Supplied records Block Start
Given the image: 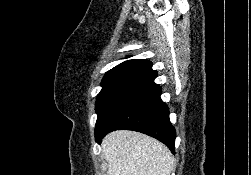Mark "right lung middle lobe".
Returning <instances> with one entry per match:
<instances>
[{
	"instance_id": "obj_1",
	"label": "right lung middle lobe",
	"mask_w": 251,
	"mask_h": 175,
	"mask_svg": "<svg viewBox=\"0 0 251 175\" xmlns=\"http://www.w3.org/2000/svg\"><path fill=\"white\" fill-rule=\"evenodd\" d=\"M136 82L137 80L131 77H114L102 80V90L97 96L95 105L97 113L95 130L98 129V126L109 106L119 97V95Z\"/></svg>"
}]
</instances>
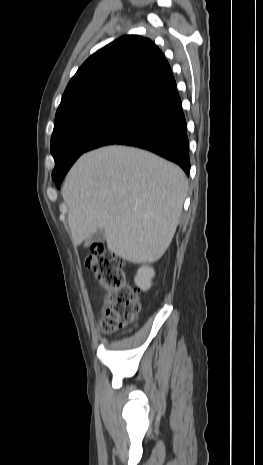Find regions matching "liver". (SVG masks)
I'll return each mask as SVG.
<instances>
[{"mask_svg":"<svg viewBox=\"0 0 263 465\" xmlns=\"http://www.w3.org/2000/svg\"><path fill=\"white\" fill-rule=\"evenodd\" d=\"M187 188L182 169L153 153L120 145L85 153L62 189L73 243L102 229L115 255L153 263L172 241Z\"/></svg>","mask_w":263,"mask_h":465,"instance_id":"liver-1","label":"liver"}]
</instances>
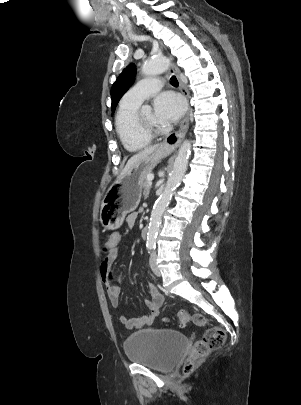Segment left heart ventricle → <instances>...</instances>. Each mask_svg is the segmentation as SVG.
<instances>
[{
	"label": "left heart ventricle",
	"instance_id": "1",
	"mask_svg": "<svg viewBox=\"0 0 301 405\" xmlns=\"http://www.w3.org/2000/svg\"><path fill=\"white\" fill-rule=\"evenodd\" d=\"M142 121L145 125L155 128H162V125L157 121L155 114L152 111L141 113Z\"/></svg>",
	"mask_w": 301,
	"mask_h": 405
}]
</instances>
Supplied records Block End
■ **Problem to work on**:
Go to the line that contains "Find regions matching" and copy it and every line after it through the end of the entries, exactly, without the pictures.

■ **Response box**:
Find regions matching "liver". (SVG masks)
I'll return each mask as SVG.
<instances>
[{"mask_svg":"<svg viewBox=\"0 0 263 465\" xmlns=\"http://www.w3.org/2000/svg\"><path fill=\"white\" fill-rule=\"evenodd\" d=\"M187 188L182 169L153 153L120 145L85 153L62 189L73 243L102 229L115 255L153 263L172 241Z\"/></svg>","mask_w":263,"mask_h":465,"instance_id":"liver-1","label":"liver"}]
</instances>
Segment left heart ventricle → <instances>...</instances>. Each mask_svg is the segmentation as SVG.
<instances>
[{
	"label": "left heart ventricle",
	"instance_id": "1",
	"mask_svg": "<svg viewBox=\"0 0 301 405\" xmlns=\"http://www.w3.org/2000/svg\"><path fill=\"white\" fill-rule=\"evenodd\" d=\"M142 121L145 125L155 128H162V125L157 121L155 114L152 111L141 113Z\"/></svg>",
	"mask_w": 301,
	"mask_h": 405
}]
</instances>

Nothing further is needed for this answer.